Dans ces conditions, et alors que le délit d’offense à chef d’État étranger a été supprimé en 2004, après avoir été déclaré contraire à la Convention européenne des droits de l’homme, nous disons que le délit d’offense au chef de l’État français n’a plus sa place dans notre société. Et nous demandons l’abrogation pure et simple de l’article 26 de la loi du 29 juillet 1881, relatif à l’offense au chef de l’État.

Enfin, les signataires de cet appel lancent un cri d’alarme et appellent solennellement à un débat public sur le thème des violences policières et du comportement de plus en plus brutal d’une police dont on peut se demander si elle est encore au service des citoyens et de la République, ou au service exclusif d’un pouvoir chaque jour un peu plus attiré par des dérives totalitaires. Cette menace pour la démocratie ne peut laisser aucun citoyen indifférent. Trop de personnes ne supportent plus de vivre dans la peur d’un contrôle de police. Il est temps pour les femmes et les hommes politiques de notre pays de regarder la réalité en face, avec un courage qui ne fait pas défaut aux citoyens, et de ne plus considérer les violences policières comme un sujet tabou.
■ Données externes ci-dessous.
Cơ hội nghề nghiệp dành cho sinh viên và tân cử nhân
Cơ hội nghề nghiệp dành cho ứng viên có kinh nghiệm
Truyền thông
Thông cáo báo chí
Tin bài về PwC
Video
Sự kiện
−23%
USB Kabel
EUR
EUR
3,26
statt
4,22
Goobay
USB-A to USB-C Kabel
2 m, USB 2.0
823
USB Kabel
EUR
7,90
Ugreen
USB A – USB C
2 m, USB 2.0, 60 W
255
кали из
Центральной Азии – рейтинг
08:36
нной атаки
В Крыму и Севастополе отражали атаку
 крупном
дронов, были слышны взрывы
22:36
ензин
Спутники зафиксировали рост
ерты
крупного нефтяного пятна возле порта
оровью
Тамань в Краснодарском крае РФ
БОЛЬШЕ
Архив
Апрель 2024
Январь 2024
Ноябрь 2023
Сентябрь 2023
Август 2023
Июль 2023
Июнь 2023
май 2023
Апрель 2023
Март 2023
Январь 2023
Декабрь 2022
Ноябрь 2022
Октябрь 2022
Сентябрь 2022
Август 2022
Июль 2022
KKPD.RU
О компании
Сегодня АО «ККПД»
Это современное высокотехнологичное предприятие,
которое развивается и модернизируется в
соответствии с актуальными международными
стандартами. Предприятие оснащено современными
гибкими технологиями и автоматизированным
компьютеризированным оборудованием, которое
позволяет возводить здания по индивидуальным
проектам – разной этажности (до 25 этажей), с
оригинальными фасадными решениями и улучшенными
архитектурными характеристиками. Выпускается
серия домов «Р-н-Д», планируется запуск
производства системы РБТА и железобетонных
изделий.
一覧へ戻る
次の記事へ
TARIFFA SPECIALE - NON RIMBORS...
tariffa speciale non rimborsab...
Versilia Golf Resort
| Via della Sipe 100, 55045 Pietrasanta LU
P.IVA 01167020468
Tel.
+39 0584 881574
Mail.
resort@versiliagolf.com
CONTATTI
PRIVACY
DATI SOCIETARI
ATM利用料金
Il y a urgence.

- Romain Dunand (condamné à 800 € d’amende, dont 600 € avec sursis, pour outrage à Nicolas Sarkozy)
- Jean-Jacques Reboux (condamné à 150 € d’amende avec sursis, pour outrage à policier)
- Eunice Barber (condamnée à 5.000 € d’amende, pour outrage et rébellion)
- Maria Vuillet (poursuivie pour outrage au sous-préfet d’Ile-de-France, relaxée, appel en cours)
- Simone Levavasseur (poursuivie pour outrage au préfet de Haute-Saône)
- Hervé Eon (condamné à 30 € d’amende avec sursis, pour offense au président de la République, appel en cours)
- Serge Szmuzskowicz (condamné à 500 € d’amende, pour outrage à gendarme en civil)
- Isabelle Sylvestre (poursuivie pour outrage à policier)
- Jean-Paul Desbruères (outrageur non poursuivi)
- Patrick Mohr (poursuivi pour outrage à CRS)
- Jean-Claude Lenoir (poursuivi pour outrage à CRS)
- Yves Baumgarten (poursuivi pour outrage à policier)
- M’hamed Bellouti (condamné à 2.000 € d’amende, pour procédure téméraire et abusive contre le fils du chef de l’État).